Конечно, я понимал. Из тихих разговоров своих родителей знал прекрасно, зачем отец Ди так часто летает во Францию – не из-за бизнеса, там он встречался со своей постоянной любовницей. А, может, и с несколькими. Когда я впервые услышал это слово (было это давно), то не сообразил, что оно значит, но теперь-то понимал более чем хорошо.
– Может, ей врач выписал?
– Может, – Ди дёрнул плечами.
– Гадко, да?
– Да.
– Что думаешь делать?
– Не знаю. Она орёт на меня постоянно, к Ли не подпускает… Я вообще не хочу идти домой.
– Оставайся у меня?
– Отец вернётся сначала…
– У вас же няни!
– И что? Я им не доверяю. Они тоже с матерью не справляются.

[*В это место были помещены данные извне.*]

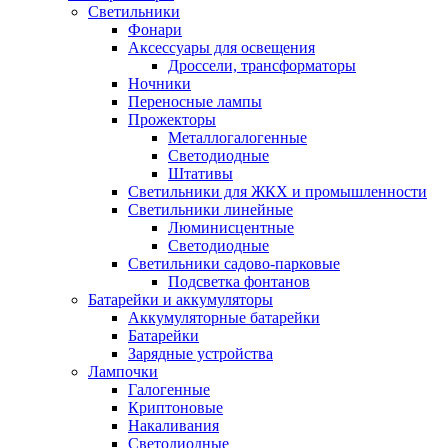
Светильники
Фонари
Аксессуары для освещения
Дроссели, трансформаторы
Ночники
Переносные лампы
Прожекторы
Металлогалогенные
Светодиодные
Штативы
Светильники для ЖКХ и промышленности
Светильники линейные
Люминисцентные
Светодиодные
Светильники садово-парковые
Подсветка фонтанов
Батарейки и аккумуляторы
Аккумуляторные батарейки
Батарейки
Зарядные устройства
Лампочки
Галогенные
Криптоновые
Накаливания
Светодиодные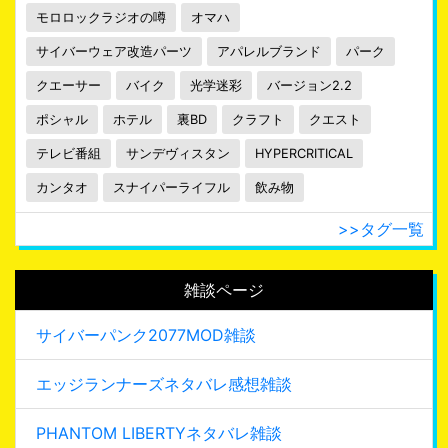
モロロックラジオの噂
オマハ
サイバーウェア改造パーツ
アパレルブランド
パーク
クエーサー
バイク
光学迷彩
バージョン2.2
ポシャル
ホテル
裏BD
クラフト
クエスト
テレビ番組
サンデヴィスタン
HYPERCRITICAL
カンタオ
スナイパーライフル
飲み物
>>タグ一覧
雑談ページ
サイバーパンク2077MOD雑談
エッジランナーズネタバレ感想雑談
PHANTOM LIBERTYネタバレ雑談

– Ха! Будто ты справляешься…
– Илюх… Мне страшно.
– В смысле?
Его слова больно ударили меня в самое сердце. Ди никогда ничего не боялся, и я опирался на него, сколько себя помнил: школьные выходки с прогулом уроков, взрывы петард под окнами вредной бабульки, прыжки с крыши на крышу, первая выкуренная сигарета и позаимствованный у родителей коньяк, а ещё раньше – ночные вылазки, сражения со старшеклассниками. Он всегда если и не был зачинщиком, то помогал не растеряться и довести дело до конца, невозмутимо выступал адвокатом перед взрослыми и учителями, выкручивался как мог, подражая отцу. А теперь – ему было страшно.
– Я не знаю, что она может сделать в следующий момент. Вдруг выгонит нянек и сотворит что-нибудь с девочками?
– Ну они ж не маленькие…
– Да! Но мать – сумасшедшая!
– Не говори так…
– А что, если так и есть? Ты сейчас как отец, пытаешься глаза закрыть!
– Ди…
– Что мне делать?
– Ещё раз поговорить с отцом? Тут лететь-то из Парижа… Ты вообще уверен, что всё серьёзно? Может, вы просто чего-то не знаете?
– Как же… Отец всё держит в своих руках, мать одна без него к доктору не ходит.
– А таблетки откуда тогда?
– Купила?
– Ну… Динар! Наверное, они какие-то простые, другие без рецепта не продают. Помнишь, я болел зимой? Мама ругалась ещё, что половину лекарств без рецепта не продали.